How much could CLO spreads tighten this year? Singh pointed out that spreads on new-issue triple-A tranches of CLOs are currently around LIBOR plus 139 basis points; although that is much narrower than at this point last year, when they were closer to LIBOR plus 150 basis points, it is still rich compared with triple-A tranches of commercial mortgage-backed securities. The latter are pricing in the range of LIBOR plus 70 basis points.
Even if corporate loans and commercial mortgages are different asset classes, Singh said, that kind of spread differential is unlikely to be sustained.
Hart predicted that secured bonds will play an increasingly important role in the CLO market. CLO documents typically stipulate that the majority of assets, often 90% or more, be invested in senior secured loans. But he said new deals could carve out bigger investment buckets for secured bonds. That’s because they are becoming more plentiful and also because investors are realizing that they offer the same protection as secured loans, even if they are fixed rate, rather than floating rate.
Hart also predicted that some of the CLOs issued over the past two years could be refinanced to take advantage of the subsequent narrowing in triple-A spreads.
Still Bullish on CMBS
Although there has been some pushback on spreads from investors in recent deals, participants at ASF’s conference were bullish about the sector’s prospects. Speaking at a panel on the sector, Richard Hill, director of CMBS strategy at RBS Securities, said that given the roughly $8 billion in issuance so far in 2013, a full-year volume of $80 billion could be feasible.

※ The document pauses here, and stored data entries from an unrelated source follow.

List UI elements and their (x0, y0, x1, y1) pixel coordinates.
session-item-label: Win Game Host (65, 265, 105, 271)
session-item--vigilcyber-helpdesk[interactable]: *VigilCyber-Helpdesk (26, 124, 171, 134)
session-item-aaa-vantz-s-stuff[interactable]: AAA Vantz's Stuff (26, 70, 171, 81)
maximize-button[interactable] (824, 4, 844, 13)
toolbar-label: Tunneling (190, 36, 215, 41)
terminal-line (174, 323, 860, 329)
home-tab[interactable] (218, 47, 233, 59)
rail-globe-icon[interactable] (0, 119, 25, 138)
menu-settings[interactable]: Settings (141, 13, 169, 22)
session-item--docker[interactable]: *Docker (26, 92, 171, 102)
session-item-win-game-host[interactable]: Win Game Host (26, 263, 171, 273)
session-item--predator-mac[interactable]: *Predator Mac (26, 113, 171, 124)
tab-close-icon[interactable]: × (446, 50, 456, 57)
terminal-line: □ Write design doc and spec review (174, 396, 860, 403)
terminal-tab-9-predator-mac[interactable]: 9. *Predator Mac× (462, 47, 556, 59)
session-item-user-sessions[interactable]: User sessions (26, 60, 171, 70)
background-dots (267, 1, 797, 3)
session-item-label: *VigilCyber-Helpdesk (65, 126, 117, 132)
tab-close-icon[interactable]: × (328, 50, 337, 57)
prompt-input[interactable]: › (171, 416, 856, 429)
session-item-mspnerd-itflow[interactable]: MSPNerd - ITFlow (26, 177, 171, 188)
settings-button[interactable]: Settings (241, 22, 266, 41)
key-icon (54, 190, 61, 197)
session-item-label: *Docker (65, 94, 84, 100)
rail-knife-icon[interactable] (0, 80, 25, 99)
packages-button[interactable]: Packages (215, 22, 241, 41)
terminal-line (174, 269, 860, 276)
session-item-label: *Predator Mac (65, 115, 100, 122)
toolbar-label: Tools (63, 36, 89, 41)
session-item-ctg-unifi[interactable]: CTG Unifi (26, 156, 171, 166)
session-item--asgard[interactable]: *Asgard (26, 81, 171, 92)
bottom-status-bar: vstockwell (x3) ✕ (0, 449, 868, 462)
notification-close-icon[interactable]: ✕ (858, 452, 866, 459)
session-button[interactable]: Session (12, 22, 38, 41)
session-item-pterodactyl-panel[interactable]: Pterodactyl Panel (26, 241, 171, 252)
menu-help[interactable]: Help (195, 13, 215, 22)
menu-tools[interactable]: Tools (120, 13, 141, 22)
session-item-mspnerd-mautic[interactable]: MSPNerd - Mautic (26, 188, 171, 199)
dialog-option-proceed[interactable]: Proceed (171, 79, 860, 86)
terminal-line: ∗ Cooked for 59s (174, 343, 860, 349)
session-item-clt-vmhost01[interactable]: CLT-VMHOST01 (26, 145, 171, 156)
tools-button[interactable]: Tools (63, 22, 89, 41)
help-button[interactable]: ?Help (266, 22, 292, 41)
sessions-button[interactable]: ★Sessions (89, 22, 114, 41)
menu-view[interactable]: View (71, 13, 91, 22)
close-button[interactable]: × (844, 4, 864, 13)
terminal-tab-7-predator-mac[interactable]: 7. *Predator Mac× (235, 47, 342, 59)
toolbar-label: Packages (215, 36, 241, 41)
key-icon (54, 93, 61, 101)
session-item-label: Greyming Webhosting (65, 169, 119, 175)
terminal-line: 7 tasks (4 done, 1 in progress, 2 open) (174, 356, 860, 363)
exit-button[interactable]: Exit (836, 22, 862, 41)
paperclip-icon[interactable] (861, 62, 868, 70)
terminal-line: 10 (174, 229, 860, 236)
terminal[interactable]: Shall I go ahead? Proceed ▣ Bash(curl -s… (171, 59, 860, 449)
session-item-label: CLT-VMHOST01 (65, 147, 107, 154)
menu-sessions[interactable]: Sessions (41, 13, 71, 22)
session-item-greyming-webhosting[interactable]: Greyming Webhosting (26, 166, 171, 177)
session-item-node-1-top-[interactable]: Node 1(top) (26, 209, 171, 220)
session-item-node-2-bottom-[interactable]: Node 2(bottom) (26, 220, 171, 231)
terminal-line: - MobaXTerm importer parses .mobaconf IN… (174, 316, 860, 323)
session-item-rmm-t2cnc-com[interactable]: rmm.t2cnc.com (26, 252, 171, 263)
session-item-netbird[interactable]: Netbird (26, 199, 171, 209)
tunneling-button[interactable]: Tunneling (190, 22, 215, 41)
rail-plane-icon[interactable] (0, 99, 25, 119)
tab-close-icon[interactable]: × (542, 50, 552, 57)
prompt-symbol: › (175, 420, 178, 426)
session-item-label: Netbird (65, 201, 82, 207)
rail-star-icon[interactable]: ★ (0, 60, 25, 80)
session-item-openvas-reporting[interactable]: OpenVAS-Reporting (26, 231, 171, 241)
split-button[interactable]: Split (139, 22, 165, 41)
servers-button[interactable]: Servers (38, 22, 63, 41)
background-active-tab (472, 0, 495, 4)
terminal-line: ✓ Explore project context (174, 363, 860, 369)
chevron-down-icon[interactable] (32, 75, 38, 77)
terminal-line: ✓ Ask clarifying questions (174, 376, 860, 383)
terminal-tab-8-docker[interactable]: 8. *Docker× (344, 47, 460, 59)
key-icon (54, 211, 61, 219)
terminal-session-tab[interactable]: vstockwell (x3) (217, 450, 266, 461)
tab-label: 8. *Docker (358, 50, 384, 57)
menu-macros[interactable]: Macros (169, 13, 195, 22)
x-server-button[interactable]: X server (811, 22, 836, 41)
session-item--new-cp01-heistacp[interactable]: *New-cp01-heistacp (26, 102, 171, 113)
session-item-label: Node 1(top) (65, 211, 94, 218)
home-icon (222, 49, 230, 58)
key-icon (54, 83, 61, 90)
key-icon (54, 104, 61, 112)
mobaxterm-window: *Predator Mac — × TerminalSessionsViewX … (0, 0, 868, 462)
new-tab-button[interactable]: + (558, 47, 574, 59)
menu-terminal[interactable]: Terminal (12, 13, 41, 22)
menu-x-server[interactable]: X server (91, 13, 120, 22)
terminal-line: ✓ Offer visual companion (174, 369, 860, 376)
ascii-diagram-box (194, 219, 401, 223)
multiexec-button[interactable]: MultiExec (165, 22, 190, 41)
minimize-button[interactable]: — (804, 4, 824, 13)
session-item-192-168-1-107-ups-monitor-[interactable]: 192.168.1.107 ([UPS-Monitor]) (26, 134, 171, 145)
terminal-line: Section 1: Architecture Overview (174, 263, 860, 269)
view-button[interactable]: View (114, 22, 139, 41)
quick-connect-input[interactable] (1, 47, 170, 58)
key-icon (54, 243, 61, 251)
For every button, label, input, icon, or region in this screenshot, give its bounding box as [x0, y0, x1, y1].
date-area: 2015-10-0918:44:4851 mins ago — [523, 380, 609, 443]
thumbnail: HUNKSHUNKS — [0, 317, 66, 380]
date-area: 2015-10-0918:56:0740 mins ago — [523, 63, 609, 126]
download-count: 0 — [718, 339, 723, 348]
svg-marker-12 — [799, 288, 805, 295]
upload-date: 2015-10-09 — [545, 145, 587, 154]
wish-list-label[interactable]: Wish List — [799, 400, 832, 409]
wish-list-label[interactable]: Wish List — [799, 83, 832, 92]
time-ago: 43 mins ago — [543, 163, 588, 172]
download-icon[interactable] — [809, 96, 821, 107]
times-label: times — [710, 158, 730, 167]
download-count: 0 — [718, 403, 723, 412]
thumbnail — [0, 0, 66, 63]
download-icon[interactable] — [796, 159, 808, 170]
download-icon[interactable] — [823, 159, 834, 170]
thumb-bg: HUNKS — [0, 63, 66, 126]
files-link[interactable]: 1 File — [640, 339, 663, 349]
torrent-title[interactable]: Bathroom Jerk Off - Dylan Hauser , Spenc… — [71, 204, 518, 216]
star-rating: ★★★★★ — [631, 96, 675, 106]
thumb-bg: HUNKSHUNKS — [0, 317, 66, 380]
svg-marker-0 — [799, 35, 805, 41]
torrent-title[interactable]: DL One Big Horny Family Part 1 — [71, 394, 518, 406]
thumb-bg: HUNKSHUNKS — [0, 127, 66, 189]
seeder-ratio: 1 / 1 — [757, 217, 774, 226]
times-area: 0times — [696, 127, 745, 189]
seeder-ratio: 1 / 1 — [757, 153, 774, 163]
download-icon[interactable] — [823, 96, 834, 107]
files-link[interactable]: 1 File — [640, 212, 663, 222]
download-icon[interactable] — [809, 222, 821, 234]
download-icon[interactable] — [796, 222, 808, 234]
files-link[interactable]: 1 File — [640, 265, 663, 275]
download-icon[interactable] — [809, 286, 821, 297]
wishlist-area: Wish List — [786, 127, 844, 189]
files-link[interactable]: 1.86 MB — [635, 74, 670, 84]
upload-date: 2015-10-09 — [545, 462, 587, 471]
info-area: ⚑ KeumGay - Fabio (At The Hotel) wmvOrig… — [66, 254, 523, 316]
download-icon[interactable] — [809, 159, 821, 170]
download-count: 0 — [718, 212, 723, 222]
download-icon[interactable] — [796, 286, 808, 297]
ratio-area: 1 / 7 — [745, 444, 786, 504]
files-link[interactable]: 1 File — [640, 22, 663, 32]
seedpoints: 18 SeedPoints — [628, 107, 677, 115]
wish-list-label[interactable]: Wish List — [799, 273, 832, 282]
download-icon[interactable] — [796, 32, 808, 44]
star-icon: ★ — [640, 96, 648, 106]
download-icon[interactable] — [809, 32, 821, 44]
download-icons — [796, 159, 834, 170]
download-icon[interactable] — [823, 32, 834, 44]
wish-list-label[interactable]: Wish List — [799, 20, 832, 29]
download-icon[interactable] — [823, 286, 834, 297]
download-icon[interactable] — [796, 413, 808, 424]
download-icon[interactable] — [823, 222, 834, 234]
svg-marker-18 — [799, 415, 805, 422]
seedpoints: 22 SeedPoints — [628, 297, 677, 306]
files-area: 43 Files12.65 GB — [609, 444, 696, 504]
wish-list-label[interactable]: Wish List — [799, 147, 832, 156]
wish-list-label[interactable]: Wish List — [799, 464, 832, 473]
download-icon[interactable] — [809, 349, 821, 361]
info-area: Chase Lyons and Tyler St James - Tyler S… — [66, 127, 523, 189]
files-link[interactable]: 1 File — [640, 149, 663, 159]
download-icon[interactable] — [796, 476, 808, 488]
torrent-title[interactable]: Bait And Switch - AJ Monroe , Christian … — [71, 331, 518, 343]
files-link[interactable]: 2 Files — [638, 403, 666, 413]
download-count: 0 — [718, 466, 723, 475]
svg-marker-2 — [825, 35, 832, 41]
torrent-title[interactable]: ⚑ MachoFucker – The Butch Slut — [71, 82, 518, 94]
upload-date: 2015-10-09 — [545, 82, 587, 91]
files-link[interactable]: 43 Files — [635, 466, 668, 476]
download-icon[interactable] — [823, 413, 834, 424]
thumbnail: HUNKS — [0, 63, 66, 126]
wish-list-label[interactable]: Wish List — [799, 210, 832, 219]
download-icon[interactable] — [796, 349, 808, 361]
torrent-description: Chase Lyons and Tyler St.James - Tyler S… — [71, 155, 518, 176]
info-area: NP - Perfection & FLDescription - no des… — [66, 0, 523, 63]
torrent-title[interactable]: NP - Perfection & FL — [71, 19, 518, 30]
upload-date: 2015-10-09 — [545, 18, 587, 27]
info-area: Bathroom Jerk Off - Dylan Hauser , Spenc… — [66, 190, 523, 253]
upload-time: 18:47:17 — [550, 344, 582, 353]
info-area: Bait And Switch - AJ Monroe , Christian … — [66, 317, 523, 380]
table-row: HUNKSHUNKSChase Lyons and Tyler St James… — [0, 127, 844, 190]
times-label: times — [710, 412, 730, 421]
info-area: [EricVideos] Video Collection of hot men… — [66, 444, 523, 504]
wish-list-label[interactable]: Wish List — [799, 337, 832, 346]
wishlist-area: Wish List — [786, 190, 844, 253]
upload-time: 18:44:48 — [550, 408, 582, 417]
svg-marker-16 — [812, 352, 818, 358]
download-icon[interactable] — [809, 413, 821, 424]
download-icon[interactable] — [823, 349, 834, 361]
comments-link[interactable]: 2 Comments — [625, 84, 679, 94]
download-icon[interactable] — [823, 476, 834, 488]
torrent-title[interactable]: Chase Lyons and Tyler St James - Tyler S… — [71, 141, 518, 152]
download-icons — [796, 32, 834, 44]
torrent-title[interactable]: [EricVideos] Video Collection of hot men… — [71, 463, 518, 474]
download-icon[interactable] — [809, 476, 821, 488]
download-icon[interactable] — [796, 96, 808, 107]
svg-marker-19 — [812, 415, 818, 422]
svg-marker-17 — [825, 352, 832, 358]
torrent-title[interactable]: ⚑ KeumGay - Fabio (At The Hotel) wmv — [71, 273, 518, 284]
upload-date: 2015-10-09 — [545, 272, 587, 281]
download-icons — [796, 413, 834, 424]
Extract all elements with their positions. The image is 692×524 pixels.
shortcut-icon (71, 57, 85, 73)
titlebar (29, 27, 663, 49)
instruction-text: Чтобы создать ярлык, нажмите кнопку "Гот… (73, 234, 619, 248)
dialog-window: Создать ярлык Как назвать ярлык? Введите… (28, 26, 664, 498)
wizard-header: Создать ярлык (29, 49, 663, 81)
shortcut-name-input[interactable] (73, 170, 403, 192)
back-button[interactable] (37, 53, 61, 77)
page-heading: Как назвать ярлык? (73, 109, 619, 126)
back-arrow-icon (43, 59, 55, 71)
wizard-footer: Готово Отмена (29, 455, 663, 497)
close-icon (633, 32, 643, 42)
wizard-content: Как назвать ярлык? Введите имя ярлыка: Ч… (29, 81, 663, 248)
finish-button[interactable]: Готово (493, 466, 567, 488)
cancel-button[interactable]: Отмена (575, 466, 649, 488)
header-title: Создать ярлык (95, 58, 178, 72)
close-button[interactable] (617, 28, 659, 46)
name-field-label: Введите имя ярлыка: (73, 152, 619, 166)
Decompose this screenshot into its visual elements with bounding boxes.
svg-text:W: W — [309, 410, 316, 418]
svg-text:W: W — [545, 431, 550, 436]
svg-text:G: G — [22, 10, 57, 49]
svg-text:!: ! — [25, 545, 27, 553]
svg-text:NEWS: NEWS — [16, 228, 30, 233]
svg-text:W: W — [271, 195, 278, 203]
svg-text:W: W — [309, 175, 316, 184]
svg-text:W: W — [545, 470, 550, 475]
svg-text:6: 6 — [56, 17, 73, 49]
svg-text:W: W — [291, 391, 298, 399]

“There’s a pipeline that we know of going through the spring,” said Kenneth Cheng, managing director of CMBS new issuance ratings at Morningstar Credit Ratings. He said that among the mix of looming deals are fixed-rate conduit transactions, Freddie Mac K deals in the multifamily sector and single-loan CMBS. His agency knew of a number of deals in the single-loan category that are in the pipeline, Cheng added.
Hill noted that CMBS conduits have been particularly active recently as insurance companies have proven to be weaker competition for financing loans. As interest rates have fallen to historic lows and insurance companies have floors on the yield they can offer, conduits have been able to offer better terms for originating and refinancing commercial loans.
This is a remarkable shift from a year ago, when life insurance companies were making major inroads into the sector, displacing other sources of commercial real estate financing.
GSEs Push Forward on Risk Sharing
Mark Hanson, senior vice president of securitization at Freddie Mac, told conference attendees that Freddie and sister government-sponsored agency Fannie Mae hope to issue pilot transactions this year before setting up a more “programmatic approach.”
“The commitment is as strong as ever to get that done in 2013,” he added, saying the GSEs do not have to wait until they have launched the single securitization platform to move forward on this product, although once that infrastructure is in place, the issuance of these bonds could be sizable.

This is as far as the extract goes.